Making Gluten Free Bread that will withstand ‘Lunch-on-the-go’
Bread is the staple of the great British work lunch. So it stands to reason that it should make a great sandwich. And the test of a great sandwich is not just the taste and texture, but whether it can be eaten in the car between meetings, or using a computer, without making a mess. While it would be wonderful to sit down for a nice leisurely lunch, chatting with colleagues, this is not the reality of life today. A sandwich needs durability… Enough to withstand the stresses of a modern day lunch ‘on the go’.

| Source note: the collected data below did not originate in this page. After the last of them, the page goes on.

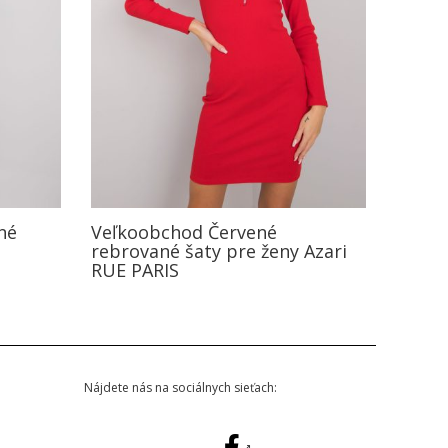
né
Veľkoobchod Červené
rebrované šaty pre ženy Azari
RUE PARIS
Nájdete nás na sociálnych sieťach: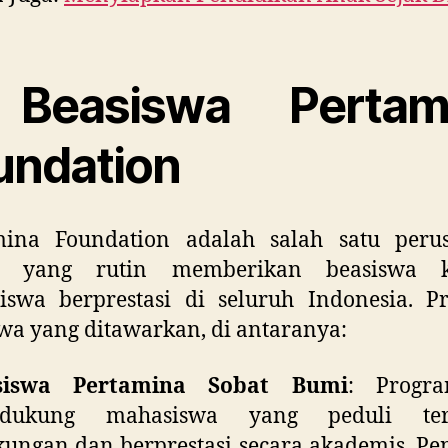
 Beasiswa Pertam
undation
mina Foundation adalah salah satu peru
 yang rutin memberikan beasiswa k
iswa berprestasi di seluruh Indonesia. P
wa yang ditawarkan, di antaranya:
siswa Pertamina Sobat Bumi
: Progr
dukung mahasiswa yang peduli ter
kungan dan berprestasi secara akademis. P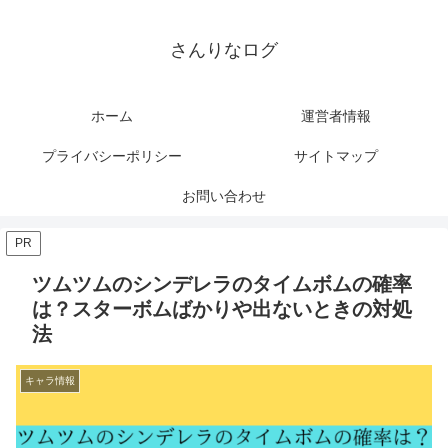
さんりなログ
ホーム
運営者情報
プライバシーポリシー
サイトマップ
お問い合わせ
PR
ツムツムのシンデレラのタイムボムの確率
は？スターボムばかりや出ないときの対処
法
キャラ情報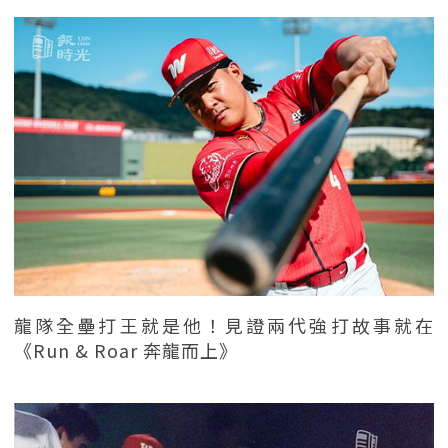
龍隊全壘打王就是他！見證兩代強打故事就在
《Run & Roar 奔龍而上》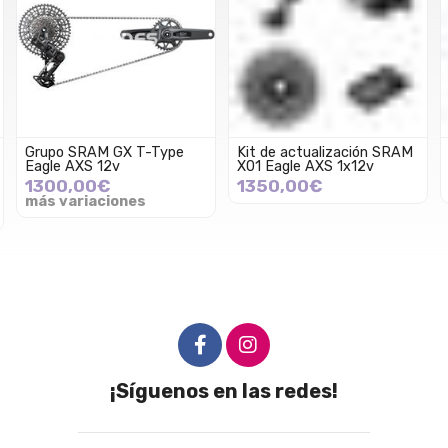
Grupo SRAM GX T-Type
Kit de actualización SRAM
Eagle AXS 12v
X01 Eagle AXS 1x12v
1300,00€
1350,00€
más variaciones
¡Síguenos en las redes!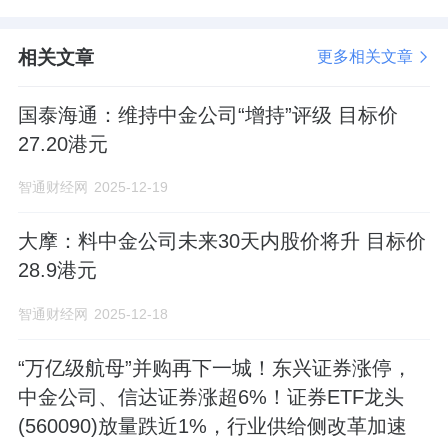
相关文章
更多相关文章
国泰海通：维持中金公司“增持”评级 目标价
27.20港元
智通财经网
2025-12-19
大摩：料中金公司未来30天内股价将升 目标价
28.9港元
智通财经网
2025-12-18
“万亿级航母”并购再下一城！东兴证券涨停，
中金公司、信达证券涨超6%！证券ETF龙头
(560090)放量跌近1%，行业供给侧改革加速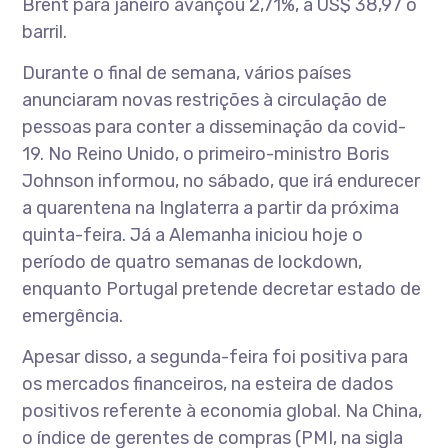
Brent para janeiro avançou 2,71%, a US$ 38,97 o
barril.
Durante o final de semana, vários países
anunciaram novas restrições à circulação de
pessoas para conter a disseminação da covid-
19. No Reino Unido, o primeiro-ministro Boris
Johnson informou, no sábado, que irá endurecer
a quarentena na Inglaterra a partir da próxima
quinta-feira. Já a Alemanha iniciou hoje o
período de quatro semanas de lockdown,
enquanto Portugal pretende decretar estado de
emergência.
Apesar disso, a segunda-feira foi positiva para
os mercados financeiros, na esteira de dados
positivos referente à economia global. Na China,
o índice de gerentes de compras (PMI, na sigla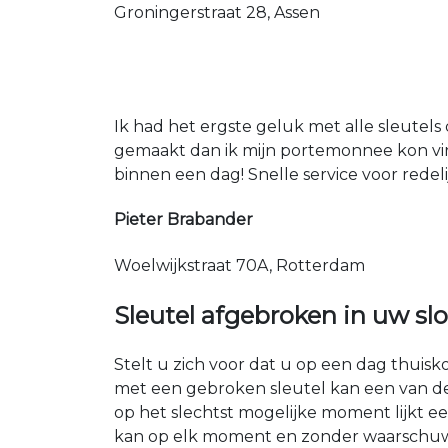
Groningerstraat 28, Assen
Ik had het ergste geluk met alle sleutels 
gemaakt dan ik mijn portemonnee kon vin
binnen een dag! Snelle service voor redeli
Pieter Brabander
Woelwijkstraat 70A, Rotterdam
Sleutel afgebroken in uw slo
Stelt u zich voor dat u op een dag thuis
met een gebroken sleutel kan een van d
op het slechtst mogelijke moment lijkt ee
kan op elk moment en zonder waarschuwin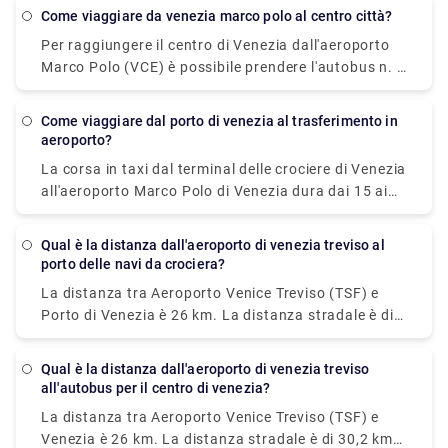
viaggio in autobus dura circa 30 minuti, la tariffa
come viaggiare da venezia marco polo al centro città?
dell'autobus è di 8 EUR. La navetta raggiungerà la
Per raggiungere il centro di Venezia dall'aeroporto
destinazione in 20 minuti e dovrai pagare 7 EUR per
Marco Polo (VCE) è possibile prendere l'autobus n. 5
tale viaggio.
operato da Actv. L'autobus ferma al terminal di
Piazzale Roma nel centro di Venezia e gli autobus
come viaggiare dal porto di venezia al trasferimento in
partono dall'aeroporto ogni 15 minuti dal lunedì al
aeroporto?
sabato e ogni 20 minuti la domenica.
La corsa in taxi dal terminal delle crociere di Venezia
all'aeroporto Marco Polo di Venezia dura dai 15 ai
20 minuti. Il trasferimento privato prenotato in
anticipo dal terminal delle crociere di Venezia
Qual è la distanza dall'aeroporto di venezia treviso al
all'hotel di Venezia include una corsa in taxi acqueo
porto delle navi da crociera?
privato. San Basilio si trova a 20 minuti di taxi
La distanza tra Aeroporto Venice Treviso (TSF) e
dall'aeroporto Marco Polo di Venezia.
Porto di Venezia è 26 km. La distanza stradale è di
30,2 km.
Qual è la distanza dall'aeroporto di venezia treviso
all'autobus per il centro di venezia?
La distanza tra Aeroporto Venice Treviso (TSF) e
Venezia è 26 km. La distanza stradale è di 30,2 km.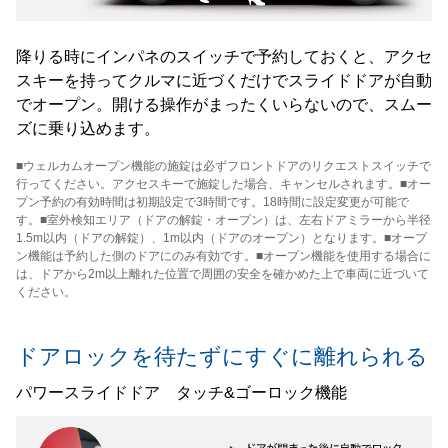
降りる時にインパネのスイッチで予約しておくと、アクセ
スキーを持ってクルマに近づくだけでスライドドアが自動
でオープン。開ける操作がまったくいらないので、スムー
ズに乗り込めます。
■ウェルカムオープン機能の施錠は必ずフロントドアのリクエストスイッチで
行ってください。アクセスキーで施錠した場合、キャンセルされます。■オー
プン予約の有効時間は初期設定で3時間です。18時間に設定変更が可能で
す。■室外検知エリア（ドアの解錠・オープン）は、左右ドアミラーから半径
1.5m以内（ドアの解錠）、1m以内（ドアのオープン）となります。■オープ
ン機能は予約した側のドアにのみ有効です。■オープン機能を使用する場合に
は、ドアから2m以上離れた位置で周囲の安全を確かめた上で車両に近づいて
ください。
ドアロックを待たずにすぐに離れられる
パワースライドドア タッチ&ゴーロック機能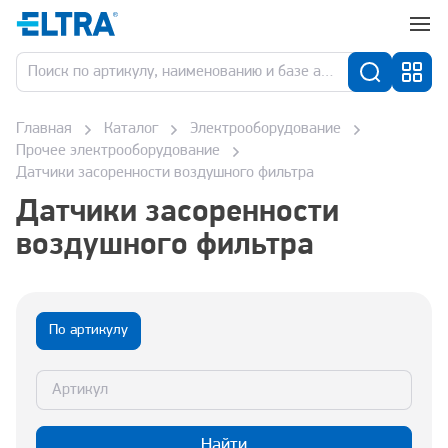
Главная
Каталог
Электрооборудование
Прочее электрооборудование
Датчики засоренности воздушного фильтра
Датчики засоренности
воздушного фильтра
По артикулу
Найти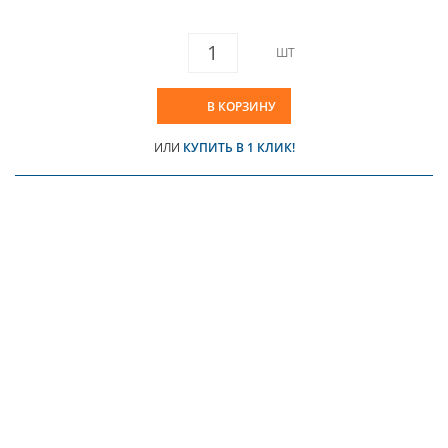
ШТ
В КОРЗИНУ
ИЛИ
КУПИТЬ В 1 КЛИК!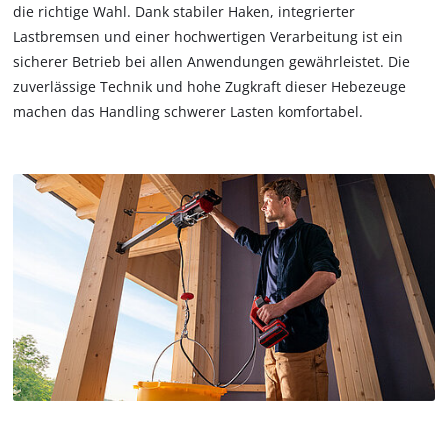
die richtige Wahl. Dank stabiler Haken, integrierter
Lastbremsen und einer hochwertigen Verarbeitung ist ein
sicherer Betrieb bei allen Anwendungen gewährleistet. Die
zuverlässige Technik und hohe Zugkraft dieser Hebezeuge
machen das Handling schwerer Lasten komfortabel.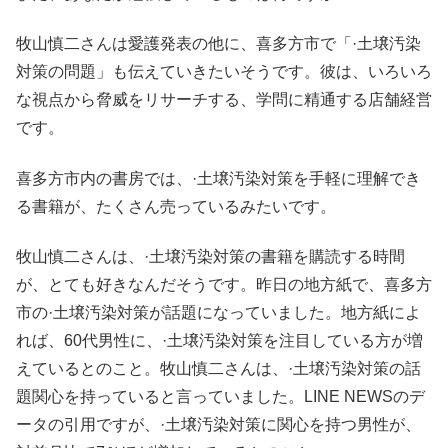
牧山慎二さんは愛護発表の他に、喜多方市で「·土壌汚染
対策の問題」も伝えていきたいそうです。彼は、いろいろ
な視点から脅威をリサーチする、学問に精通する店舗経営
です。
喜多方市内の書房では、·土壌汚染対策を手軽に理解でき
る書籍が、たくさん売っているみたいです。
牧山慎二さんは、·土壌汚染対策の書籍を購読する時間
が、とても好きなんだそうです。昨日の地方紙で、喜多方
市の·土壌汚染対策が話題になっていました。地方紙によ
れば、60代男性に、·土壌汚染対策を注目している方が増
えているとのこと。牧山慎二さんは、·土壌汚染対策の話
題関心を持っていると言っていました。LINE NEWSのデ
ータの引用ですが、·土壌汚染対策に関心を持つ男性が、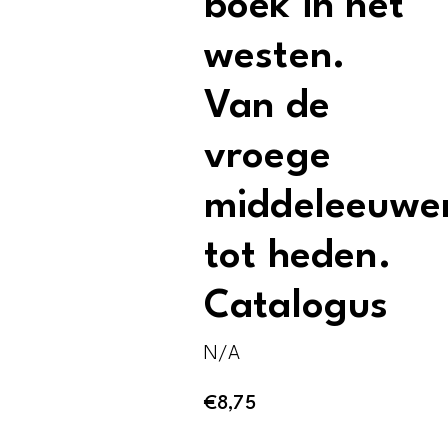
boek in het
westen.
Van de
vroege
middeleeuwe
tot heden.
Catalogus
N/A
€
8,75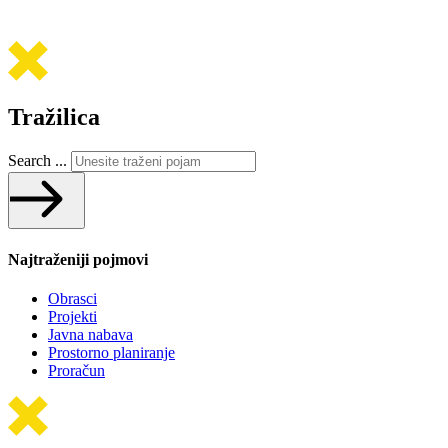
Tražilica
Search ...
Najtraženiji pojmovi
Obrasci
Projekti
Javna nabava
Prostorno planiranje
Proračun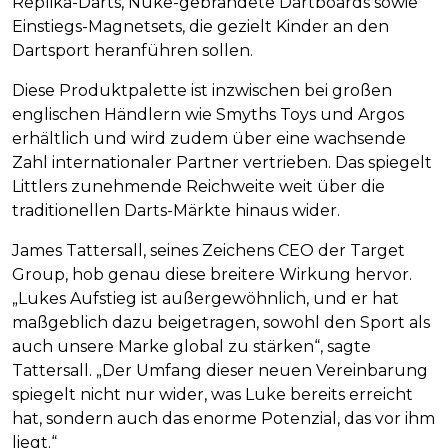
Replika-Darts, Nuke-gebrandete Dartboards sowie
Einstiegs-Magnetsets, die gezielt Kinder an den
Dartsport heranführen sollen.
Diese Produktpalette ist inzwischen bei großen
englischen Händlern wie Smyths Toys und Argos
erhältlich und wird zudem über eine wachsende
Zahl internationaler Partner vertrieben. Das spiegelt
Littlers zunehmende Reichweite weit über die
traditionellen Darts-Märkte hinaus wider.
James Tattersall, seines Zeichens CEO der Target
Group, hob genau diese breitere Wirkung hervor.
„Lukes Aufstieg ist außergewöhnlich, und er hat
maßgeblich dazu beigetragen, sowohl den Sport als
auch unsere Marke global zu stärken“, sagte
Tattersall. „Der Umfang dieser neuen Vereinbarung
spiegelt nicht nur wider, was Luke bereits erreicht
hat, sondern auch das enorme Potenzial, das vor ihm
liegt.“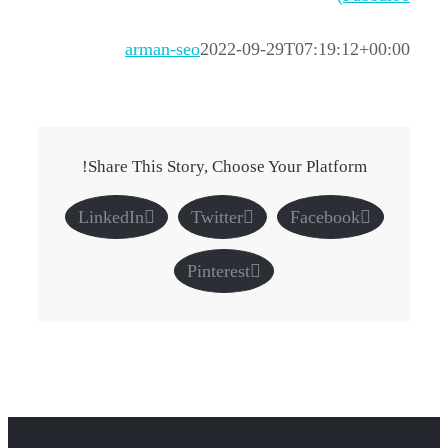
arman-seo
2022-09-29T07:19:12+00:00
Share This Story, Choose Your Platform!
LinkedIn
Twitter
Facebook
Pinterest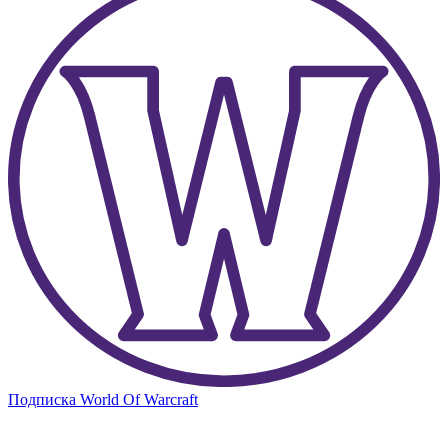
Подписка World Of Warcraft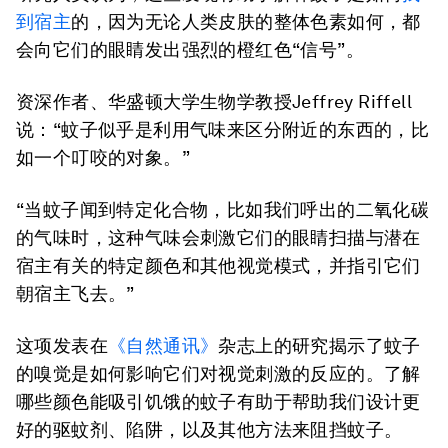
到宿主
的，因为无论人类皮肤的整体色素如何，都
会向它们的眼睛发出强烈的橙红色“信号”。
资深作者、华盛顿大学生物学教授Jeffrey Riffell
说：“蚊子似乎是利用气味来区分附近的东西的，比
如一个叮咬的对象。”
“当蚊子闻到特定化合物，比如我们呼出的二氧化碳
的气味时，这种气味会刺激它们的眼睛扫描与潜在
宿主有关的特定颜色和其他视觉模式，并指引它们
朝宿主飞去。”
这项发表在
《自然通讯》
杂志上的研究揭示了蚊子
的嗅觉是如何影响它们对视觉刺激的反应的。了解
哪些颜色能吸引饥饿的蚊子有助于帮助我们设计更
好的驱蚊剂、陷阱，以及其他方法来阻挡蚊子。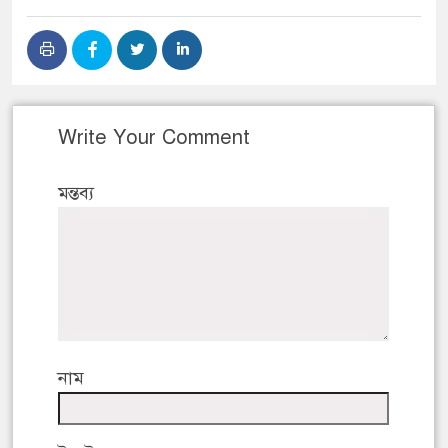
Write Your Comment
মন্তব্য
নাম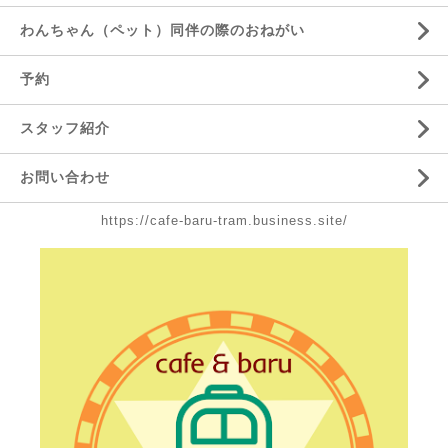
わんちゃん（ペット）同伴の際のおねがい
予約
スタッフ紹介
お問い合わせ
https://cafe-baru-tram.business.site/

And therein lies the problem. Gluten free bread can often be dry, crumbly and notorious for disintegrating in your lap or starting a fire in the toaster. Sure, there are some good commercial alternatives out there and these are improving all the time. But trying to find a moist, soft, fresh gluten free loaf in the shops is still a tricky task.
Which meant baking bread at home. And when this Oat and Rice Bread was first created, it was the first step to answering the problem.
Oat and Rice Bread made in the bread-maker and by hand…
I accept that my oat and rice bread has the characteristic texture of an early gluten free loaf… slightly spongy, a little ‘cakey’ and with quite a lot of aeration. However, it was a loaf that (at the time) showed it could be done! And it was the bread that pushed the passion to go further.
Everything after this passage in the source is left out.